KCR, who served as a minister in Chandrababu Naidu’s cabinet (1995-99), was sulking when he was made Deputy Speaker of the Assembly after the TDP returned to power in 1999. He quit the party and floated the TRS in 2001.
The 2004 elections came as a big moment for KCR as TRS won 26 Assembly and five Lok Sabha seats. KCR, who became a minister in Congress-led UPA-1 at the Centre, succeeded in placing Telangana on the national agenda.
In 2009, he aligned with the TDP but the TRS’ tally came down drastically. With Congress retaining power and all odds against him, it looked like it was all over for the TRS.
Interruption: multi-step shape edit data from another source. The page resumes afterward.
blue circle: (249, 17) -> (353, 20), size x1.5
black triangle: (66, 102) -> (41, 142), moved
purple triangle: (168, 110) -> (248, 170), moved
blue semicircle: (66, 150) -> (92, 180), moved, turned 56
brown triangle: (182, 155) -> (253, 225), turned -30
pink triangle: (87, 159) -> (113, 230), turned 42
The death of then Chief Minister Y. S. Rajasekhara Reddy in a helicopter crash the same year gave an opportunity to KCR to bounce back. His indefinite hunger strike forced UPA-II to announce that the process for formation of Telangana state will be initiated.
When the Centre adopted delaying tactics, KCR joined hands with other pro-Telangana forces to launch a massive movement. Even his worst critics admit that the credit of making ‘Jai Telangana’ a household slogan goes to him.
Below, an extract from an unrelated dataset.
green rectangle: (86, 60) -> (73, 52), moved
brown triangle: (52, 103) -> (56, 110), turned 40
When Congress finally gave into the demand and created Telangana state in the hope to get the TRS into its fold, KCR, the wily politician he is, decided to chart his own course.
Riding on Telangana sentiment, KCR formed the first government in the new state. With a slew of schemes for various sections of people, he strengthened his position.
He took his opponents by surprise by going for early elections in 2018 and won a massive mandate for a second term.
It was in March 2018 that KCR had proposed the Federal Front to bring what he called a qualitative change in national politics. He had held series of meetings with leaders of various non-NDA parties.
After the TRS retained power in Telangana with a landslide victory in December 2018, KCR started working aggressively on his plans.
He flew from one state to the other to meet leaders of various regional parties.
After the massive victory in Assembly elections, KCR had appointed his son K.T. Rama Rao as the Working President of the TRS so that he can focus on national politics.
KCR was even being seen as the potential prime ministerial candidate by his party in the event of regional parties emerging as a major bloc in the Lok Sabha. However, BJP returning to power at the Centre with a big majority shattered his dream.
After lying low for two years, KCR resumed working on the idea of alternative. The alleged neglect of Telangana by BJP-led government spurred him to work aggressively on his plans.
Over the last one year, KCR sharpened his attacks on Prime Minister Narendra Modi and found fault with his policies on all fronts.
The Centre failing to fulfill commitments made to Telangana at the formation of the state, its bias towards the state in sanctioning new projects and release of funds and the curbs imposed on the state over raising of debts further angered KCR, who finally reached to a conclusion that the best way to safeguard the state’s interests is to go national and directly take on Modi.